For every cosmetic, a responsible person must be appointed. It’s a natural or legal person who’s responsible for placing the cosmetic on the market. That person must be named on the cosmetic’s packaging along with their contact details. The indicated address is, pursuant to the Regulation, the place where all of the product’s documentation is kept, especially the Safety Report.

Private label

If you want to create a formulation and produce a cosmetic under your own brand, it’s best to go to a cosmetics manufacturer who offers private label services.
After you’ve prepared, in detail, all the guidelines on how your cosmetic is supposed to look, smell, and what properties it is to have, people experienced in composing formulations will help to create it in accordance with applicable laws and the latest standards. Once your idea has been reflected in final samples, you can move on to the next stage – testing, and creating the necessary documentation. A company that comprehensively deals with the process should also help to create relevant documentation.

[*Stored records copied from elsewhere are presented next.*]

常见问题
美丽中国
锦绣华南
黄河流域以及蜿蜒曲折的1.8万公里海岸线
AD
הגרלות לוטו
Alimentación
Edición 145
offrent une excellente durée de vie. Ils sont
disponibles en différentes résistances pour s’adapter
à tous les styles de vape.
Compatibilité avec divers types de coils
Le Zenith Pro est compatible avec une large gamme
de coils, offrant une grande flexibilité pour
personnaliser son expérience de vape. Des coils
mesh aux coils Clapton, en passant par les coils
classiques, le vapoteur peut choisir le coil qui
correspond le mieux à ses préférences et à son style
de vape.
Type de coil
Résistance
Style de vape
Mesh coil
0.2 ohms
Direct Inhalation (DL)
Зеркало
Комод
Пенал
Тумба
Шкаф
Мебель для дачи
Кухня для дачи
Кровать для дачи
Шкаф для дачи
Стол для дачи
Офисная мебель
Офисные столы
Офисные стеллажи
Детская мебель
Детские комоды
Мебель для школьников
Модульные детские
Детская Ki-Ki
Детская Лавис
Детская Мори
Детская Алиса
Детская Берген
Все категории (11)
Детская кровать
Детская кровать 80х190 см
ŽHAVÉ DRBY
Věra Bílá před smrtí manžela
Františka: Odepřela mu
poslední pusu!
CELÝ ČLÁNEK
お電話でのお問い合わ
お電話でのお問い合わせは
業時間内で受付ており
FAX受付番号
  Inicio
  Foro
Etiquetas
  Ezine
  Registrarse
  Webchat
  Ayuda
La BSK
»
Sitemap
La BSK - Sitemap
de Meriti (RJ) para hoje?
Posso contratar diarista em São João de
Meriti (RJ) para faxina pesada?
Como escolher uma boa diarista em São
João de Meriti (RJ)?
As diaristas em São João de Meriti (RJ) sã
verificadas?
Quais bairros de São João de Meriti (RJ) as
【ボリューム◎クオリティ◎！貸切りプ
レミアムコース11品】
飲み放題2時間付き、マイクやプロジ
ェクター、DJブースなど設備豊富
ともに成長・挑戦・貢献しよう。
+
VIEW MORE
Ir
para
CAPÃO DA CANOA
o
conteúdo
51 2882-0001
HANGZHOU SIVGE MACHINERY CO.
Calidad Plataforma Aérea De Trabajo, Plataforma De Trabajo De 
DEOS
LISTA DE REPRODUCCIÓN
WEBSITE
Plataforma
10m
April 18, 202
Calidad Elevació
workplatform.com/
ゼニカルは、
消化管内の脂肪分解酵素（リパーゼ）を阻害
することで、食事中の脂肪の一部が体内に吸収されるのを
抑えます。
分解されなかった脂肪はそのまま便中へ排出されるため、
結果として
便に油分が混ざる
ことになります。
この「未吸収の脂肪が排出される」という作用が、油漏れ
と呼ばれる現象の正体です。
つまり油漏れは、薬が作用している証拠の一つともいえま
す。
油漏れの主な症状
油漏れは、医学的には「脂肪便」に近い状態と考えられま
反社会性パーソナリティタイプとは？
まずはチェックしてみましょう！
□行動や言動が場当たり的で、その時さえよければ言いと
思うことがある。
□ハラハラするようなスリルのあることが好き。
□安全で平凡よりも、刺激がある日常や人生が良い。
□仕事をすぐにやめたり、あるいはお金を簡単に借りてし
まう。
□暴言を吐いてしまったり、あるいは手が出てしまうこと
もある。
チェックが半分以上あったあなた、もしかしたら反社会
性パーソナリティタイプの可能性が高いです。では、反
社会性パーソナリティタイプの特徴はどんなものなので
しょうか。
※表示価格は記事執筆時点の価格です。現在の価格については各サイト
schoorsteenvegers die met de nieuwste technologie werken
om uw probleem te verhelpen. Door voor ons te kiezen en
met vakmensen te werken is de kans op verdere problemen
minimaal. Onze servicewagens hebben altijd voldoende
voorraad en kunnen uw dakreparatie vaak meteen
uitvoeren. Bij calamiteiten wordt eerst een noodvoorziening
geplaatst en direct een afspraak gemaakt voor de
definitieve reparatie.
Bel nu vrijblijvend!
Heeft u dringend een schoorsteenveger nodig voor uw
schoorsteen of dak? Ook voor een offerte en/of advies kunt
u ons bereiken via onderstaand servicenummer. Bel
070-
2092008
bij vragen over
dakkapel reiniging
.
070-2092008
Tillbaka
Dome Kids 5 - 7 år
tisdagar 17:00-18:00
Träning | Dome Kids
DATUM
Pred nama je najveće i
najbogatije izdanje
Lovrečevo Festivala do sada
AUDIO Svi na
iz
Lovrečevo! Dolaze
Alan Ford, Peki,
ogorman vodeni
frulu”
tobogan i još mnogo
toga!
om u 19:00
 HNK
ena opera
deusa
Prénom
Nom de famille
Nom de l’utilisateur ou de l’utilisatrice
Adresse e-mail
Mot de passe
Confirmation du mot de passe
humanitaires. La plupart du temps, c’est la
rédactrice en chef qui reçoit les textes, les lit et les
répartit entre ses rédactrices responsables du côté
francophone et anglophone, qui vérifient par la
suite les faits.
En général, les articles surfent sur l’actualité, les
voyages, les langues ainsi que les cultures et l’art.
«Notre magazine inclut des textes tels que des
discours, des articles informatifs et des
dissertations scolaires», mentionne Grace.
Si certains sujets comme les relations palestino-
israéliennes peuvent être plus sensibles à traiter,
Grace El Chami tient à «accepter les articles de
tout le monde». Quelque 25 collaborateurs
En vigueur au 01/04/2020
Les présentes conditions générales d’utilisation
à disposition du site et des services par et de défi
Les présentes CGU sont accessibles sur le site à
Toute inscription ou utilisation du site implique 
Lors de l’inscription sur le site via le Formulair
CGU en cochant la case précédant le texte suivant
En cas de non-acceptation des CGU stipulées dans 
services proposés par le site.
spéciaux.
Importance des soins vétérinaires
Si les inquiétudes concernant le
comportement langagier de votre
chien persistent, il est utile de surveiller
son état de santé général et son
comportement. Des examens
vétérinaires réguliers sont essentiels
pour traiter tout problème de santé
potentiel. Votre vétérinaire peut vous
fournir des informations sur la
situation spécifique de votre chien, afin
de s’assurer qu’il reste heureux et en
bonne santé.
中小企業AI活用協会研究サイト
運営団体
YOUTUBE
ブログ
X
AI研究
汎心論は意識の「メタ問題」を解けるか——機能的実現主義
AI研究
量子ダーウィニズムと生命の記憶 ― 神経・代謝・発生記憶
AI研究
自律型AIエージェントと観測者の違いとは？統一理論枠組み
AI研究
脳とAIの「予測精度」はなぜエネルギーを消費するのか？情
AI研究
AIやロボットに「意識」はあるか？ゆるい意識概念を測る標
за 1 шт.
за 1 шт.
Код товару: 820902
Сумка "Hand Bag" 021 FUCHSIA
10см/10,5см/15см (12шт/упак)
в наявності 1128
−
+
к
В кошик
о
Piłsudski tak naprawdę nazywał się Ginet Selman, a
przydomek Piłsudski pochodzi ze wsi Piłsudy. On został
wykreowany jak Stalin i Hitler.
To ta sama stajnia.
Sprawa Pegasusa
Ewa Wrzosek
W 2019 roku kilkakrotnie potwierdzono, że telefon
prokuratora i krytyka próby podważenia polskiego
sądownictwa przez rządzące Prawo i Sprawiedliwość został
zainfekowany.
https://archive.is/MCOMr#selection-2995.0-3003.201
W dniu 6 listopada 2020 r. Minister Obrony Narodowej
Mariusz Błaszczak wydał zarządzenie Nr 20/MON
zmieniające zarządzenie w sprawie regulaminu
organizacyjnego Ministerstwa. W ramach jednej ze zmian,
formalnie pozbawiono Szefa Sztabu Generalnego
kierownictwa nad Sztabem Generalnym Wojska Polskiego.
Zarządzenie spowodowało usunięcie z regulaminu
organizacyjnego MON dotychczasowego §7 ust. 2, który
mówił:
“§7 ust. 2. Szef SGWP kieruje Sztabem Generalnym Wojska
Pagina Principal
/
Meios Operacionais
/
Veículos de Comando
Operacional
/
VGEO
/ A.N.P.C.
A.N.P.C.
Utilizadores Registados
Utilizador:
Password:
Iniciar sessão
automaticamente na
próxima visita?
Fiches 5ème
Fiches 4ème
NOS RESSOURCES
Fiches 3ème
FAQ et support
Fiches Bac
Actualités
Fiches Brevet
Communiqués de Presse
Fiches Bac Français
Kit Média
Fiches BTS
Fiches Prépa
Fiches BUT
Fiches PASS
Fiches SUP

Safety of any cosmetic product is confirmed by a Safety Report. This document is the culmination of product tests and of documentation of all the raw materials and packaging used in production. The Safety Report is prepared by a qualified Safety Assessor who additionally verifies correctness of the formulation, makes sure there are no prohibited substances in the composition, and checks the product labeling (graphic design).
Of all the tests that need to be performed, the one that takes the most time is the test for stability and compatibility of the mass with the target packaging. This test involves keeping samples of the cosmetic at an elevated temperature. It usually takes three months, but if temperature is additionally increased that time can be shortened. The purpose of the test is to demonstrate that the product does not react with the packaging and is stable after the period of time assumed by the manufacturer. A three-month stability test on a product at 40°C translates into the product’s shelf life of one year.
Another lengthy test is the product preservation effectiveness test – it lasts about four weeks. Some tests that are not required for placing the product on the market but still worth performing are dermatological and application tests. Dermatological testing will show whether the cosmetic is prone to cause skin allergies, whereas application testing will help to confirm the marketing claims that you want to put on the packaging.

An important aspect that is assessed when writing the Safety Report is correct labeling of the product, as well as the correctness and justifiability of any marketing claims (e.g. “soothes irritations”, “reduces skin dryness”). All information on how a product should be labeled can be found in Article 19 of Regulation (EC) No. 1223/2009. Marketing claims, on the other hand, must comply with the provisions of Regulation (EC) No. 655/2013.
Once your product has passed the safety assessment, it’s time for production.


Production of a cosmetic should, first and foremost, be carried out in accordance with Good Manufacturing Practice (GMP). GMP is a unified set of rules that’s introduced in order to ensure a high level of health protection for both people who work at the production plant and the end user of the cosmetic. A production process is considered GMP compliant if it adheres to the ISO 22716:2009 harmonized standard. It’s not obligatory to comply with harmonized standards, but when the manufacturer shows you a certificate issued by a certification body you can rest assured that their company follows the rules of Good Manufacturing Practice.


Before the finished product that you’ve manufactured can be placed on the European market, there’s one more thing that needs to be done – it must be registered with the Cosmetic Products Notification Portal (CPNP). Data listed in the CPNP are made available to all control authorities.

When a cosmetic product is being placed on the market, there are no additional procedures that have to be carried out by any specific administration institutions. Full responsibility for the cosmetic product falls on the responsible person. Compliance of the product and its documentation with the law is controlled by the State Sanitary and Trade Inspectorates in Poland and by corresponding authorities in other EU countries.